(Information Opens)
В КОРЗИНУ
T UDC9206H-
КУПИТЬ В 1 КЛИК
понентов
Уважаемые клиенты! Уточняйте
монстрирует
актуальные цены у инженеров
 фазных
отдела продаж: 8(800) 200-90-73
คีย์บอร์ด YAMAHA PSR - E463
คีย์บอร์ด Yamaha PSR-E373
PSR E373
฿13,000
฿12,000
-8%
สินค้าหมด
(Information Closes)
(Information Opens)
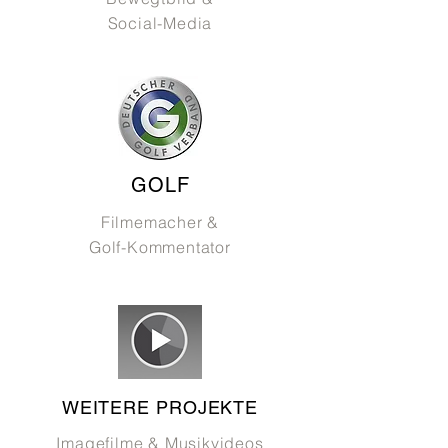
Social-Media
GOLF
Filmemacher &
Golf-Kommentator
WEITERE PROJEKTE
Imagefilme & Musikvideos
(Information Closes)
Give an exact copy of the lines above from the line with "Social-Media" up to and including the line with "Imagefilme & Musikvideos", and leave everything else out.

* **Completed exercise**
Social-Media
GOLF
Filmemacher &
Golf-Kommentator
WEITERE PROJEKTE
Imagefilme & Musikvideos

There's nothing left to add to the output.